* [The task]
Go through the data below and repeat it exactly, skipping each picture.

(Bounding box prediction data)
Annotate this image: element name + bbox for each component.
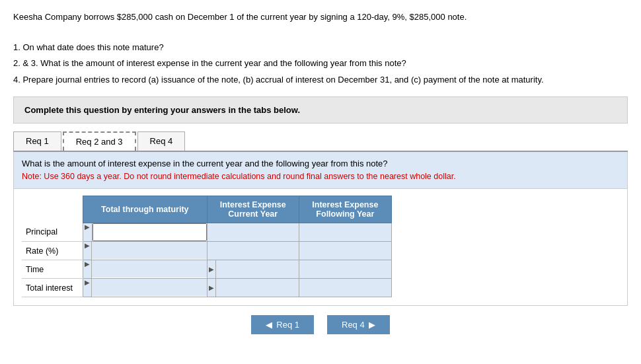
instruction-box: Complete this question by entering your …	[13, 96, 628, 124]
bottom-buttons: ◀ Req 1 Req 4 ▶	[13, 315, 628, 334]
input-principal-following[interactable]	[299, 223, 391, 240]
tab-req2and3[interactable]: Req 2 and 3	[63, 131, 136, 151]
input-rate-current[interactable]	[207, 242, 299, 259]
cell-time-total: ▶	[83, 260, 207, 279]
cell-time-following	[299, 260, 391, 279]
tab-content: What is the amount of interest expense i…	[13, 152, 628, 306]
input-time-following[interactable]	[299, 260, 391, 277]
input-rate-total[interactable]	[92, 242, 207, 259]
cell-principal-following	[299, 223, 391, 242]
input-totalinterest-following[interactable]	[299, 279, 391, 296]
arrow-principal-total[interactable]: ▶	[83, 223, 93, 241]
tab-question-note: Note: Use 360 days a year. Do not round …	[22, 172, 456, 181]
cell-totalinterest-following	[299, 279, 391, 297]
problem-text: Keesha Company borrows $285,000 cash on …	[13, 11, 628, 87]
prev-button[interactable]: ◀ Req 1	[251, 315, 314, 334]
cell-totalinterest-current: ▶	[207, 279, 299, 297]
q1-text: 1. On what date does this note mature?	[13, 41, 628, 55]
input-totalinterest-current[interactable]	[216, 279, 299, 296]
table-wrapper: Total through maturity Interest Expense …	[14, 189, 627, 305]
input-time-total[interactable]	[92, 260, 207, 277]
cell-rate-following	[299, 242, 391, 260]
intro-text: Keesha Company borrows $285,000 cash on …	[13, 11, 628, 24]
cell-principal-total: ▶	[83, 223, 207, 242]
cell-rate-current	[207, 242, 299, 260]
arrow-totalinterest-current[interactable]: ▶	[207, 279, 216, 297]
row-label-total-interest: Total interest	[22, 279, 83, 297]
input-principal-total[interactable]	[93, 223, 207, 241]
cell-time-current: ▶	[207, 260, 299, 279]
instruction-label: Complete this question by entering your …	[24, 105, 300, 115]
table-row: Time ▶ ▶	[22, 260, 392, 279]
next-label: Req 4	[342, 320, 365, 330]
q4-text: 4. Prepare journal entries to record (a)…	[13, 73, 628, 87]
interest-table: Total through maturity Interest Expense …	[22, 196, 392, 297]
row-label-time: Time	[22, 260, 83, 279]
tab-question-main: What is the amount of interest expense i…	[22, 159, 388, 168]
col-header-following: Interest Expense Following Year	[299, 196, 391, 223]
arrow-time-current[interactable]: ▶	[207, 260, 216, 278]
row-label-principal: Principal	[22, 223, 83, 242]
input-rate-following[interactable]	[299, 242, 391, 259]
arrow-time-total[interactable]: ▶	[83, 260, 92, 278]
col-header-label	[22, 196, 83, 223]
arrow-rate-total[interactable]: ▶	[83, 242, 92, 260]
input-principal-current[interactable]	[207, 223, 299, 240]
row-label-rate: Rate (%)	[22, 242, 83, 260]
arrow-totalinterest-total[interactable]: ▶	[83, 279, 92, 297]
cell-totalinterest-total: ▶	[83, 279, 207, 297]
tabs-container: Req 1 Req 2 and 3 Req 4	[13, 131, 628, 152]
input-totalinterest-total[interactable]	[92, 279, 207, 296]
next-button[interactable]: Req 4 ▶	[327, 315, 390, 334]
tab-req4[interactable]: Req 4	[137, 131, 186, 151]
col-header-total: Total through maturity	[83, 196, 207, 223]
table-row: Total interest ▶ ▶	[22, 279, 392, 297]
tab-question: What is the amount of interest expense i…	[14, 152, 627, 189]
prev-label: Req 1	[276, 320, 299, 330]
table-row: Principal ▶	[22, 223, 392, 242]
tab-req1[interactable]: Req 1	[13, 131, 61, 151]
table-row: Rate (%) ▶	[22, 242, 392, 260]
cell-rate-total: ▶	[83, 242, 207, 260]
input-time-current[interactable]	[216, 260, 299, 277]
q2-text: 2. & 3. What is the amount of interest e…	[13, 57, 628, 71]
col-header-current: Interest Expense Current Year	[207, 196, 299, 223]
prev-icon: ◀	[266, 320, 272, 330]
cell-principal-current	[207, 223, 299, 242]
next-icon: ▶	[369, 320, 375, 330]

* [Response area]
Annotate this image: element name + bbox for each component.
instruction-box: Complete this question by entering your …	[13, 96, 628, 124]
bottom-buttons: ◀ Req 1 Req 4 ▶	[13, 315, 628, 334]
input-principal-following[interactable]	[299, 223, 391, 240]
tab-req2and3[interactable]: Req 2 and 3	[63, 131, 136, 151]
input-rate-current[interactable]	[207, 242, 299, 259]
cell-time-total: ▶	[83, 260, 207, 279]
cell-time-following	[299, 260, 391, 279]
tab-content: What is the amount of interest expense i…	[13, 152, 628, 306]
input-time-following[interactable]	[299, 260, 391, 277]
input-rate-total[interactable]	[92, 242, 207, 259]
cell-principal-following	[299, 223, 391, 242]
input-totalinterest-following[interactable]	[299, 279, 391, 296]
arrow-principal-total[interactable]: ▶	[83, 223, 93, 241]
tab-question-note: Note: Use 360 days a year. Do not round …	[22, 172, 456, 181]
cell-totalinterest-following	[299, 279, 391, 297]
problem-text: Keesha Company borrows $285,000 cash on …	[13, 11, 628, 87]
prev-button[interactable]: ◀ Req 1	[251, 315, 314, 334]
cell-totalinterest-current: ▶	[207, 279, 299, 297]
q1-text: 1. On what date does this note mature?	[13, 41, 628, 55]
input-totalinterest-current[interactable]	[216, 279, 299, 296]
table-wrapper: Total through maturity Interest Expense …	[14, 189, 627, 305]
input-time-total[interactable]	[92, 260, 207, 277]
cell-rate-following	[299, 242, 391, 260]
intro-text: Keesha Company borrows $285,000 cash on …	[13, 11, 628, 24]
cell-principal-total: ▶	[83, 223, 207, 242]
cell-rate-current	[207, 242, 299, 260]
arrow-totalinterest-current[interactable]: ▶	[207, 279, 216, 297]
row-label-total-interest: Total interest	[22, 279, 83, 297]
input-principal-total[interactable]	[93, 223, 207, 241]
cell-time-current: ▶	[207, 260, 299, 279]
instruction-label: Complete this question by entering your …	[24, 105, 300, 115]
table-row: Time ▶ ▶	[22, 260, 392, 279]
next-label: Req 4	[342, 320, 365, 330]
q4-text: 4. Prepare journal entries to record (a)…	[13, 73, 628, 87]
interest-table: Total through maturity Interest Expense …	[22, 196, 392, 297]
row-label-time: Time	[22, 260, 83, 279]
tab-question-main: What is the amount of interest expense i…	[22, 159, 388, 168]
col-header-following: Interest Expense Following Year	[299, 196, 391, 223]
arrow-time-current[interactable]: ▶	[207, 260, 216, 278]
row-label-principal: Principal	[22, 223, 83, 242]
input-rate-following[interactable]	[299, 242, 391, 259]
arrow-time-total[interactable]: ▶	[83, 260, 92, 278]
col-header-label	[22, 196, 83, 223]
arrow-rate-total[interactable]: ▶	[83, 242, 92, 260]
input-principal-current[interactable]	[207, 223, 299, 240]
row-label-rate: Rate (%)	[22, 242, 83, 260]
arrow-totalinterest-total[interactable]: ▶	[83, 279, 92, 297]
cell-totalinterest-total: ▶	[83, 279, 207, 297]
tabs-container: Req 1 Req 2 and 3 Req 4	[13, 131, 628, 152]
input-totalinterest-total[interactable]	[92, 279, 207, 296]
next-button[interactable]: Req 4 ▶	[327, 315, 390, 334]
tab-req4[interactable]: Req 4	[137, 131, 186, 151]
col-header-total: Total through maturity	[83, 196, 207, 223]
table-row: Total interest ▶ ▶	[22, 279, 392, 297]
tab-question: What is the amount of interest expense i…	[14, 152, 627, 189]
prev-label: Req 1	[276, 320, 299, 330]
table-row: Principal ▶	[22, 223, 392, 242]
tab-req1[interactable]: Req 1	[13, 131, 61, 151]
table-row: Rate (%) ▶	[22, 242, 392, 260]
cell-rate-total: ▶	[83, 242, 207, 260]
input-time-current[interactable]	[216, 260, 299, 277]
q2-text: 2. & 3. What is the amount of interest e…	[13, 57, 628, 71]
col-header-current: Interest Expense Current Year	[207, 196, 299, 223]
prev-icon: ◀	[266, 320, 272, 330]
cell-principal-current	[207, 223, 299, 242]
next-icon: ▶	[369, 320, 375, 330]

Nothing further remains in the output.